» **WORK TASK**:
Write out word for word each line of the records, beginning at the first and stopping after the line with "Powered by the". Leave the pictures out.

[[ RECORDED DATA open ]]

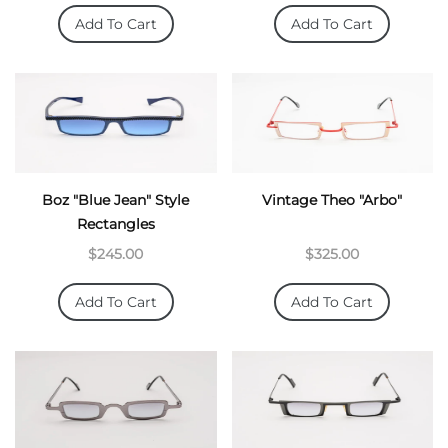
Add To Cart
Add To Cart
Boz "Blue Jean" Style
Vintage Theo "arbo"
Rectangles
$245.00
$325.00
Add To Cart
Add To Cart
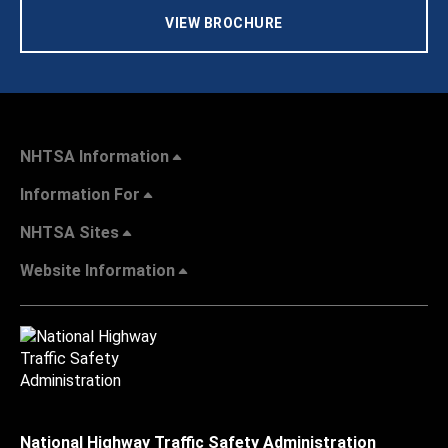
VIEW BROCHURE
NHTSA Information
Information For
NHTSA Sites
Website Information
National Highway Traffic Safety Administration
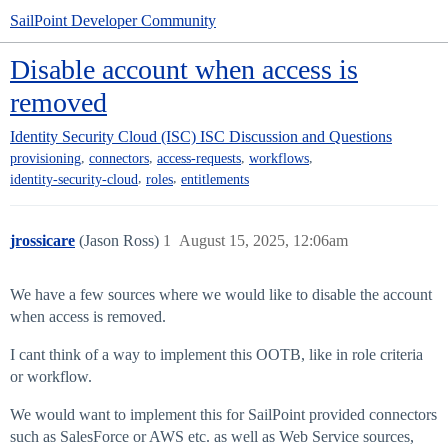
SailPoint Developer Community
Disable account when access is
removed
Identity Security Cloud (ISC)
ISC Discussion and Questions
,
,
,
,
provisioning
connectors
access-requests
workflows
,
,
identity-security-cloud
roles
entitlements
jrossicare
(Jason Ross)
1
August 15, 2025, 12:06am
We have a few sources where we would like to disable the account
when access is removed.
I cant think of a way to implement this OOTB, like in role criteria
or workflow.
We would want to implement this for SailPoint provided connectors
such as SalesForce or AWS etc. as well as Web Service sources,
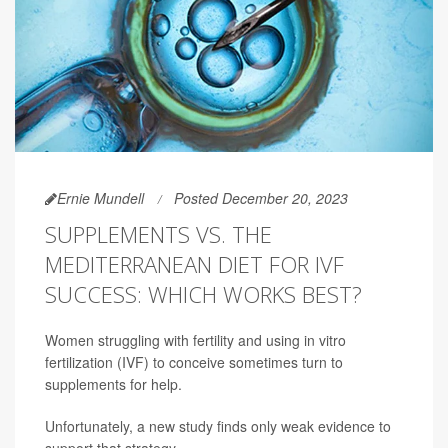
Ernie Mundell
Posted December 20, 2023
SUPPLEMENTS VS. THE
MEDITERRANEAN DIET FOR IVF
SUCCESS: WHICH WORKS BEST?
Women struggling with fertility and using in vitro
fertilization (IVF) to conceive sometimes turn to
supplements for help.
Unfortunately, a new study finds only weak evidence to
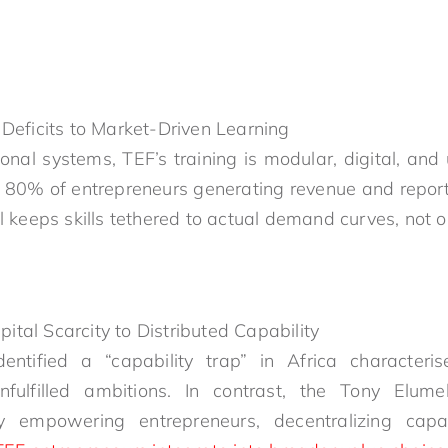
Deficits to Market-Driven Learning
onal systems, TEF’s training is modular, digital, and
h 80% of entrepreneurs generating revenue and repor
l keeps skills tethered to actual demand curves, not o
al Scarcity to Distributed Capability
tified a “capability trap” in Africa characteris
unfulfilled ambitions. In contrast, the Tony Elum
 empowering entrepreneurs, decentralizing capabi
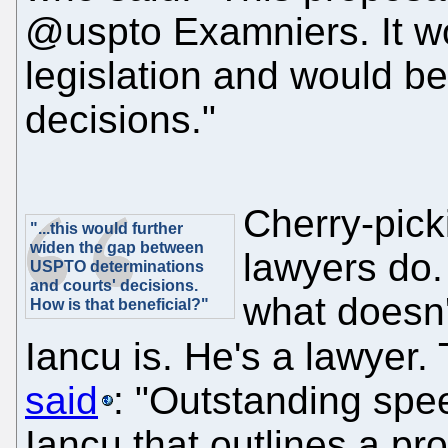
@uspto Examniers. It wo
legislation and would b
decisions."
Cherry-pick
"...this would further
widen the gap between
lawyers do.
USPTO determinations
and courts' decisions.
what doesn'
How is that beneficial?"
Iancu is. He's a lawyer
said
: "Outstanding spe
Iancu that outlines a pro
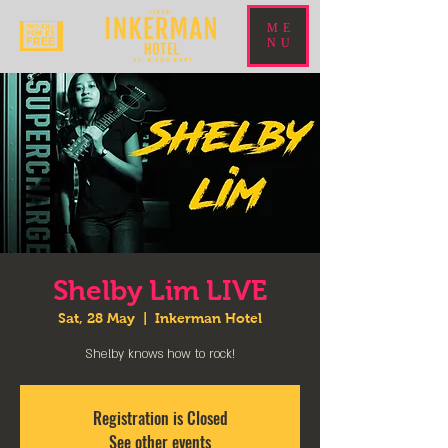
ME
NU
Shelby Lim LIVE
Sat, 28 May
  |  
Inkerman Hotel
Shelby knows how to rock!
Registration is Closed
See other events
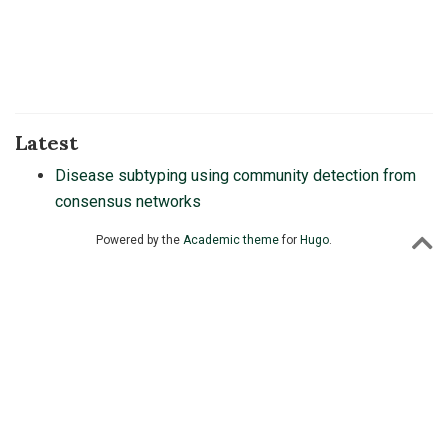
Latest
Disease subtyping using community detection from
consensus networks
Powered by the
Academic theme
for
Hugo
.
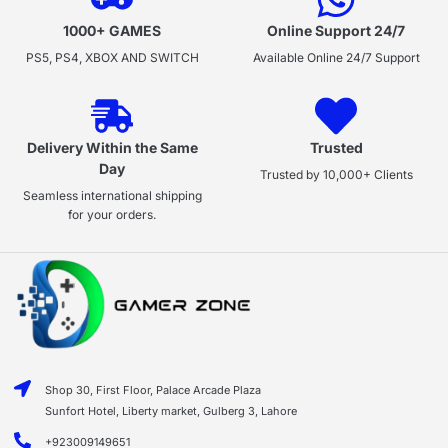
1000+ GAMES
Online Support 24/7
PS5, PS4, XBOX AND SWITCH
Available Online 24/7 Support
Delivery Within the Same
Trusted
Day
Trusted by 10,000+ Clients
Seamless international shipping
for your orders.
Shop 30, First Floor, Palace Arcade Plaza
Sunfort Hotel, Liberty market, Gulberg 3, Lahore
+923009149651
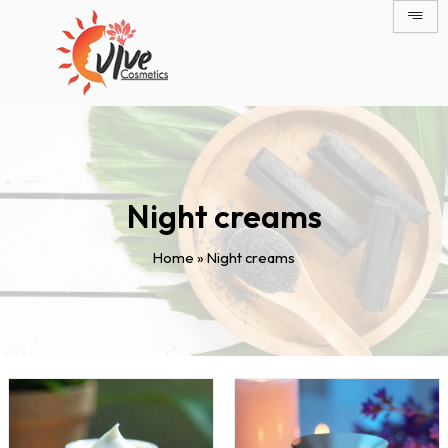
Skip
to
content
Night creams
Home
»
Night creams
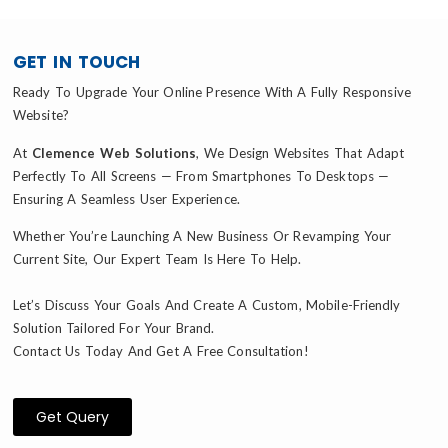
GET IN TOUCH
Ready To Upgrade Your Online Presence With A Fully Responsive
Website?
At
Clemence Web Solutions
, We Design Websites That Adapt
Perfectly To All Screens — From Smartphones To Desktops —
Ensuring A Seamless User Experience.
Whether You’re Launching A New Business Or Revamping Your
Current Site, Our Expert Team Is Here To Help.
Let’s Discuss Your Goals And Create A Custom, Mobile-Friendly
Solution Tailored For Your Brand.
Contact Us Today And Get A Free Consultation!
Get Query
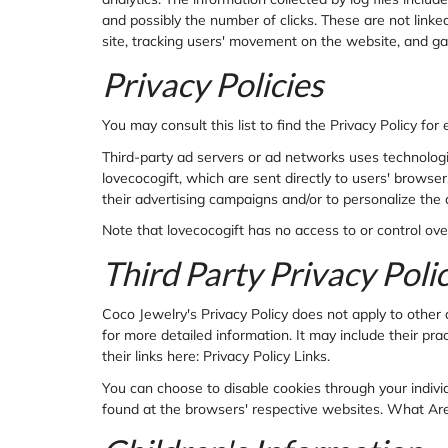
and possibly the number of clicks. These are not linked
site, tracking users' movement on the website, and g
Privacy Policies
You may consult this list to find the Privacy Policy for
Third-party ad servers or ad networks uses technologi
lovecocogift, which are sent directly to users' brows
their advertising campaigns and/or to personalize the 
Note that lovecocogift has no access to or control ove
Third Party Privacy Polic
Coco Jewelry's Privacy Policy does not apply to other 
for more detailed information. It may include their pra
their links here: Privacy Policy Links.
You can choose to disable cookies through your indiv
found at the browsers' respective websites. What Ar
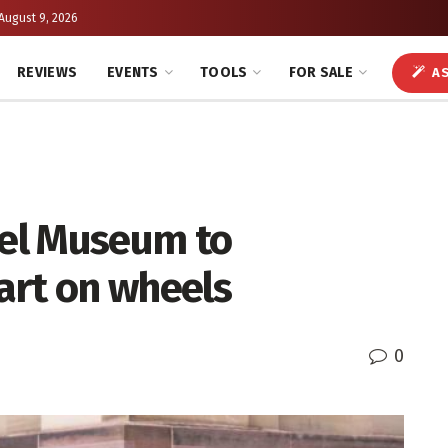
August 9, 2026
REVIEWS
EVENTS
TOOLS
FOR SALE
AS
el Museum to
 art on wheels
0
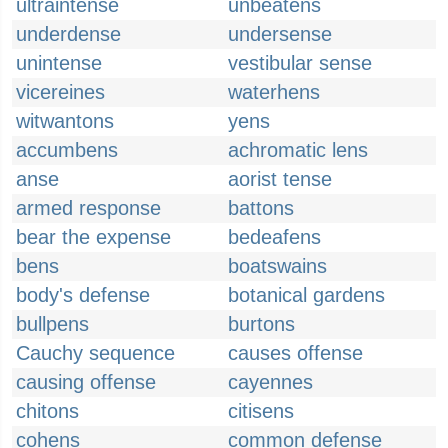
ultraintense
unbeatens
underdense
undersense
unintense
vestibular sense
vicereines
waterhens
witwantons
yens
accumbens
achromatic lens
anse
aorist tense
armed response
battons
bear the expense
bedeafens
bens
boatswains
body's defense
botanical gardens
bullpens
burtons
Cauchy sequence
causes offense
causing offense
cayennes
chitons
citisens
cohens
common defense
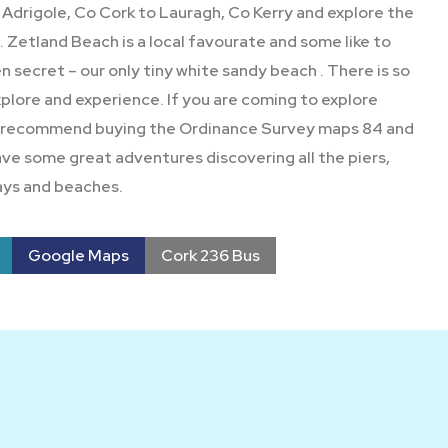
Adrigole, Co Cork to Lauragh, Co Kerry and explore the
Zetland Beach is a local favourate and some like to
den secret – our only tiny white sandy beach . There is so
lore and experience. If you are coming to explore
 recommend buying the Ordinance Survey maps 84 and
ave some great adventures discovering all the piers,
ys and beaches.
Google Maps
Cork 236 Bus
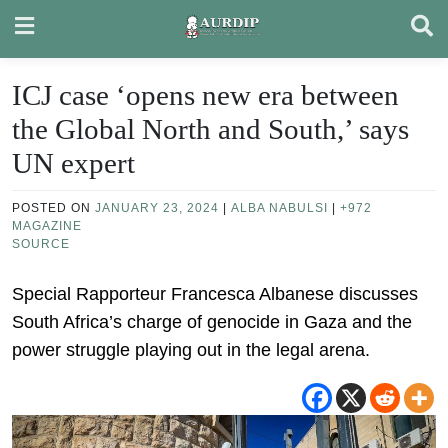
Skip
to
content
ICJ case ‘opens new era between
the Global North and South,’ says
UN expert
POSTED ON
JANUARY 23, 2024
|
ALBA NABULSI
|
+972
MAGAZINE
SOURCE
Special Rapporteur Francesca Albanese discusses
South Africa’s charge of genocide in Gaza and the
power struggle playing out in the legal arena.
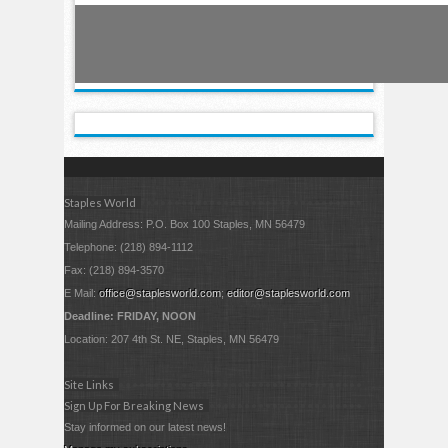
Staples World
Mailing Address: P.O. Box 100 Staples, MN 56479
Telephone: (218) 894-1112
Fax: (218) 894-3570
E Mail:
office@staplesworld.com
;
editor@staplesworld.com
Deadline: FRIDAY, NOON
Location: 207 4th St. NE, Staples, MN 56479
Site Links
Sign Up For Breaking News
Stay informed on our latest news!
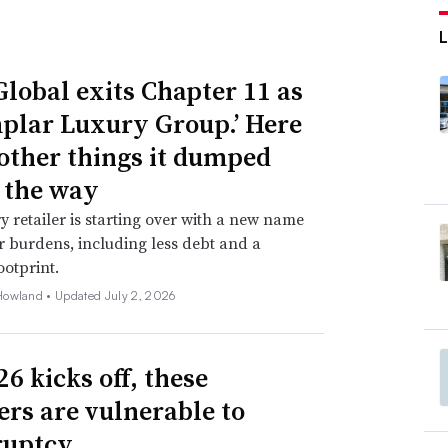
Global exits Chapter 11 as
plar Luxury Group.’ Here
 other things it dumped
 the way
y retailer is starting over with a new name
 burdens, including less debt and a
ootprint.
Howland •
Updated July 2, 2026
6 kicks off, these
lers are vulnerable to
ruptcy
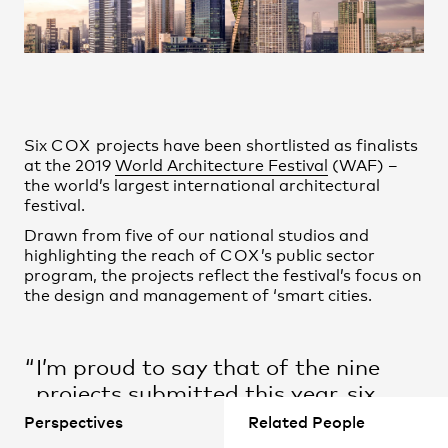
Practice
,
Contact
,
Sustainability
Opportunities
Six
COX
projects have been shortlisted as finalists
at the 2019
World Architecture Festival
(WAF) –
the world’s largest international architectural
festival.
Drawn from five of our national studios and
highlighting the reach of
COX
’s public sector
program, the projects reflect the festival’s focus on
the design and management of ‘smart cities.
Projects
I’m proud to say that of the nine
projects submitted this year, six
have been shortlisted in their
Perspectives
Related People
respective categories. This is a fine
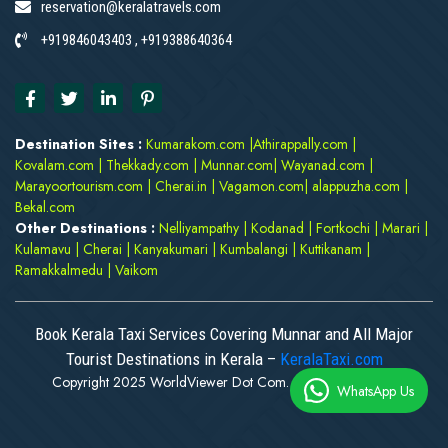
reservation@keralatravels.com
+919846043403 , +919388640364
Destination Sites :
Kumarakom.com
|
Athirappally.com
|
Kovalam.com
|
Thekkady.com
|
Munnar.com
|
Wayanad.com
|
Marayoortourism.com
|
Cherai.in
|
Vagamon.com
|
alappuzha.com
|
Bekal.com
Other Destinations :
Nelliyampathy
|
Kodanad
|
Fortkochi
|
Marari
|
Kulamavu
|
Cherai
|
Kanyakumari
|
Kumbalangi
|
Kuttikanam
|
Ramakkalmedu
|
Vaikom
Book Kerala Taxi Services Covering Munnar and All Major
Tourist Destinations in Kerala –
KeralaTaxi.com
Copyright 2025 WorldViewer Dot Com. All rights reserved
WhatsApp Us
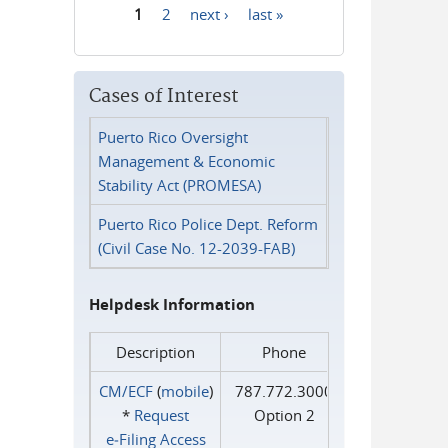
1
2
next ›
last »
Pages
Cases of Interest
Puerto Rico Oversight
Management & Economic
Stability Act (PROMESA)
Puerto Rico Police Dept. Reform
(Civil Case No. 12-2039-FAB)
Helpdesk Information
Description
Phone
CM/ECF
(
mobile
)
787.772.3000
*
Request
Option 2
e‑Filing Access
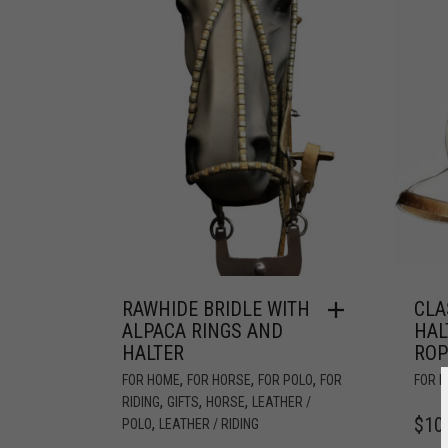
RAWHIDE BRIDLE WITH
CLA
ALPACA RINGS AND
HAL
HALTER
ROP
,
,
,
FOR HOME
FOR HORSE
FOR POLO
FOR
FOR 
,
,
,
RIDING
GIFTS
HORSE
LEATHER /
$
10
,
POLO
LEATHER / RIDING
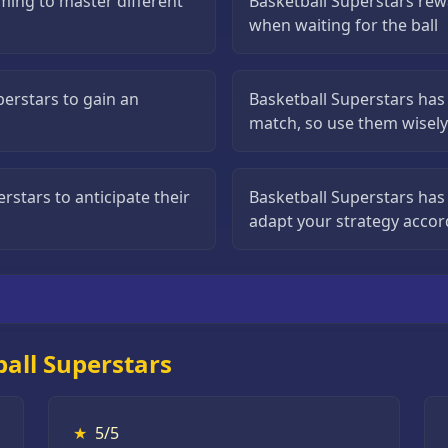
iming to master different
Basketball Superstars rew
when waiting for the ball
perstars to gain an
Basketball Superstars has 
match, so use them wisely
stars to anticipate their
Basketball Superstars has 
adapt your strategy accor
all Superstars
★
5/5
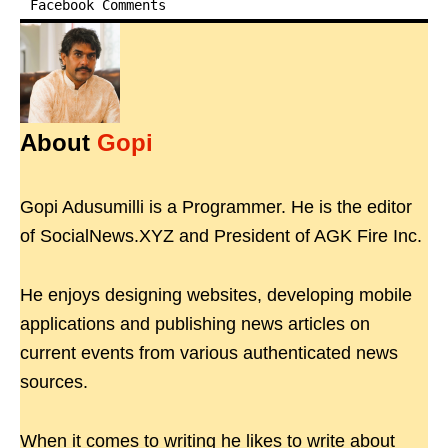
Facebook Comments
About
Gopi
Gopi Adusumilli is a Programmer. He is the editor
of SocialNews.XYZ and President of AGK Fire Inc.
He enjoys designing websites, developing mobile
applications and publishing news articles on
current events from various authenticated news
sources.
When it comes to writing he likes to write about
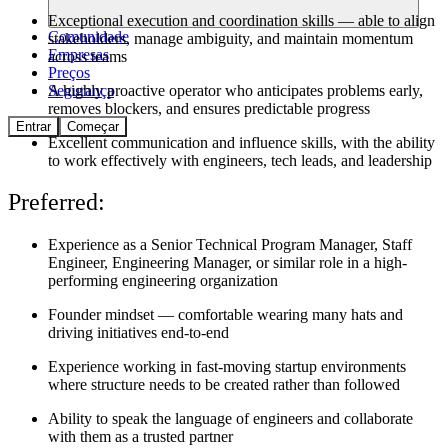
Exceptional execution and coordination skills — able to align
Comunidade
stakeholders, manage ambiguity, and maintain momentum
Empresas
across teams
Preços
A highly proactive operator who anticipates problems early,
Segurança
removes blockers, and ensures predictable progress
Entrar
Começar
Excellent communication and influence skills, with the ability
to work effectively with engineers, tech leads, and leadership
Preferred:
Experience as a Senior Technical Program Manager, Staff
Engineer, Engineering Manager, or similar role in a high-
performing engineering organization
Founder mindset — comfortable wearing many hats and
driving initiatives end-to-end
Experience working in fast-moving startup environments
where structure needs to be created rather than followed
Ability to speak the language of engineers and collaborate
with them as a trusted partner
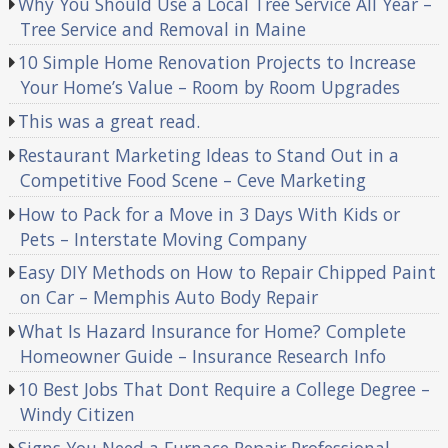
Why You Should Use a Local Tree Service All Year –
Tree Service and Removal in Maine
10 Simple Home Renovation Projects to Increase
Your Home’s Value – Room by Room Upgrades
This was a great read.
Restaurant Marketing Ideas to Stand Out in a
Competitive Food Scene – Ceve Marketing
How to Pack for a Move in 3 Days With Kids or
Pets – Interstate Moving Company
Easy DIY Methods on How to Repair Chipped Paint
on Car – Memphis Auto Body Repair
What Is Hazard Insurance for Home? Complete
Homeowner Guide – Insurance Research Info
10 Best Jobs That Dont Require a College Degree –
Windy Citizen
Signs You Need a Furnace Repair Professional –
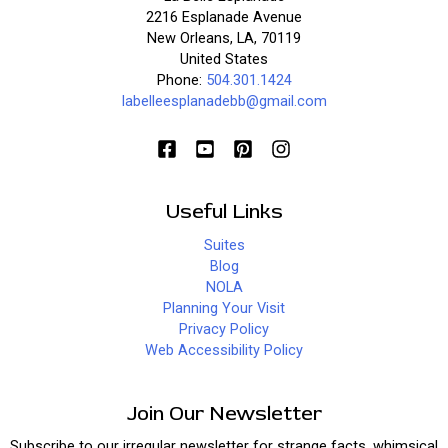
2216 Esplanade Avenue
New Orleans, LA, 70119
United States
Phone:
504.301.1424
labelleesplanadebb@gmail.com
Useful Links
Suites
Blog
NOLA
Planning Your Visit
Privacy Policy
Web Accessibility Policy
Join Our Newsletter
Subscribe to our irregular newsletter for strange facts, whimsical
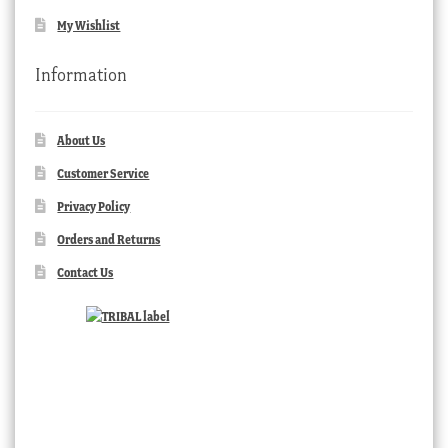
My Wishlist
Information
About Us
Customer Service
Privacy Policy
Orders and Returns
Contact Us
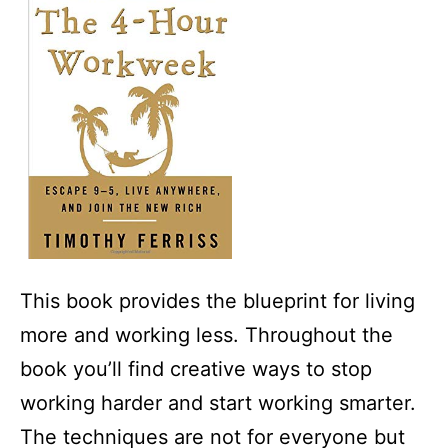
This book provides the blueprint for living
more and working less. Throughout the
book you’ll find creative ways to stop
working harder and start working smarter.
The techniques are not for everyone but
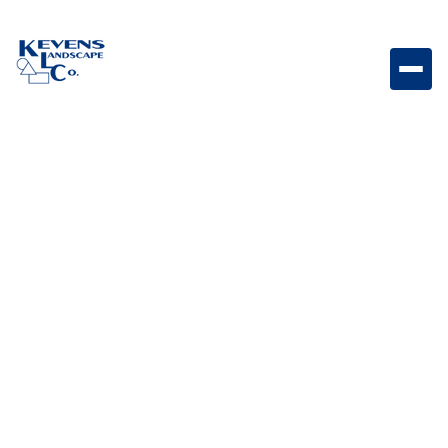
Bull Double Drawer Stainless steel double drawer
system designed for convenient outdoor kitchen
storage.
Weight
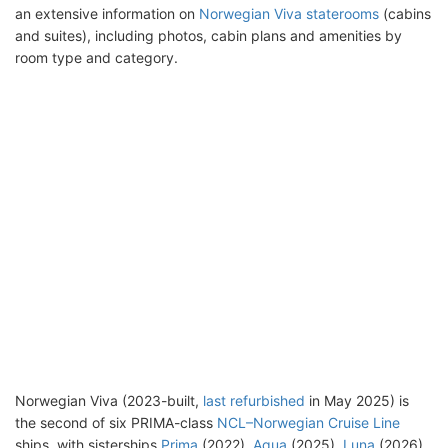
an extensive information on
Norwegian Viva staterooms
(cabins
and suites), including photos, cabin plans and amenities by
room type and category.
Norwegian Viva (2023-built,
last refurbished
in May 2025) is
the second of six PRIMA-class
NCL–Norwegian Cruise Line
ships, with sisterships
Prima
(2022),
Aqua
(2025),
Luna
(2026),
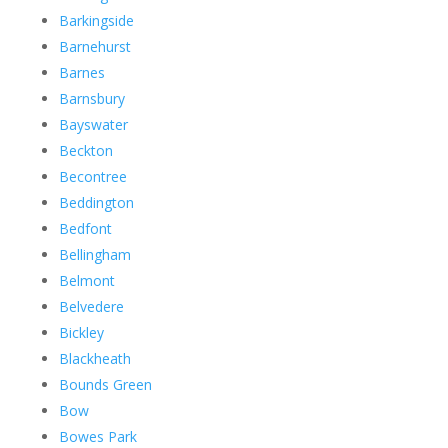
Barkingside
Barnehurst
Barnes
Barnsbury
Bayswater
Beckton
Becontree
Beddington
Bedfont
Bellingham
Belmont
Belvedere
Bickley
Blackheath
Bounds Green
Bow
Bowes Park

[[ RECORDED DATA closed ]]

» **FINISHED EXERCISE**:
Add To Cart
Add To Cart
Boz "Blue Jean" Style
Vintage Theo "arbo"
Rectangles
$245.00
$325.00
Add To Cart
Add To Cart
VIEW BROCHURE
NHTSA Information
Information For
NHTSA Sites
Website Information
National Highway Traffic Safety Administration
SailPoint Developer Community
Disable account when access is
removed
Identity Security Cloud (ISC)
ISC Discussion and Questions
,
,
,
,
provisioning
connectors
access-requests
workflows
,
,
identity-security-cloud
roles
entitlements
jrossicare
(Jason Ross)
1
August 15, 2025, 12:06am
We have a few sources where we would like to disable the account
when access is removed.
I cant think of a way to implement this OOTB, like in role criteria
or workflow.
We would want to implement this for SailPoint provided connectors
such as SalesForce or AWS etc. as well as Web Service sources,
Ernie Mundell
Posted December 20, 2023
SUPPLEMENTS VS. THE
MEDITERRANEAN DIET FOR IVF
SUCCESS: WHICH WORKS BEST?
Women struggling with fertility and using in vitro
fertilization (IVF) to conceive sometimes turn to
supplements for help.
Unfortunately, a new study finds only weak evidence to
Deficits to Market-Driven Learning
onal systems, TEF’s training is modular, digital, and
h 80% of entrepreneurs generating revenue and repor
l keeps skills tethered to actual demand curves, not o
al Scarcity to Distributed Capability
tified a “capability trap” in Africa characteris
unfulfilled ambitions. In contrast, the Tony Elum
 empowering entrepreneurs, decentralizing capabi
@uspto Examniers. It wo
legislation and would b
decisions."
Cherry-pick
"...this would further
widen the gap between
lawyers do.
USPTO determinations
and courts' decisions.
what doesn'
How is that beneficial?"
Iancu is. He's a lawyer
said
: "Outstanding spe
Iancu that outlines a pro
ME
NU
Shelby Lim LIVE
Sat, 28 May
  |  
Inkerman Hotel
Shelby knows how to rock!
Registration is Closed
See other events
Latest
Disease subtyping using community detection from
consensus networks
Powered by the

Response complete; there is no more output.